» EXERCISE INSTRUCTIONS: Only the pictures are to be dropped; the rest of the data below is to be duplicated exactly.

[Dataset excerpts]
______
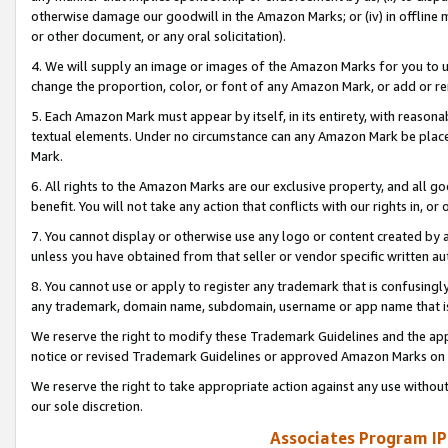
otherwise damage our goodwill in the Amazon Marks; or (iv) in offline ma
or other document, or any oral solicitation).
4. We will supply an image or images of the Amazon Marks for you to 
change the proportion, color, or font of any Amazon Mark, or add or
5. Each Amazon Mark must appear by itself, in its entirety, with reason
textual elements. Under no circumstance can any Amazon Mark be placed
Mark.
6. All rights to the Amazon Marks are our exclusive property, and all 
benefit. You will not take any action that conflicts with our rights in, 
7. You cannot display or otherwise use any logo or content created by a
unless you have obtained from that seller or vendor specific written au
8. You cannot use or apply to register any trademark that is confusingly
any trademark, domain name, subdomain, username or app name that is 
We reserve the right to modify these Trademark Guidelines and the app
notice or revised Trademark Guidelines or approved Amazon Marks on t
We reserve the right to take appropriate action against any use without
our sole discretion.
Associates Program IP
______
» FINAL ANSWER:
otherwise damage our goodwill in the Amazon Marks; or (iv) in offline ma
or other document, or any oral solicitation).
4. We will supply an image or images of the Amazon Marks for you to 
change the proportion, color, or font of any Amazon Mark, or add or
5. Each Amazon Mark must appear by itself, in its entirety, with reason
textual elements. Under no circumstance can any Amazon Mark be placed
Mark.
6. All rights to the Amazon Marks are our exclusive property, and all 
benefit. You will not take any action that conflicts with our rights in, 
7. You cannot display or otherwise use any logo or content created by a
unless you have obtained from that seller or vendor specific written au
8. You cannot use or apply to register any trademark that is confusingly
any trademark, domain name, subdomain, username or app name that is 
We reserve the right to modify these Trademark Guidelines and the app
notice or revised Trademark Guidelines or approved Amazon Marks on t
We reserve the right to take appropriate action against any use without
our sole discretion.
Associates Program IP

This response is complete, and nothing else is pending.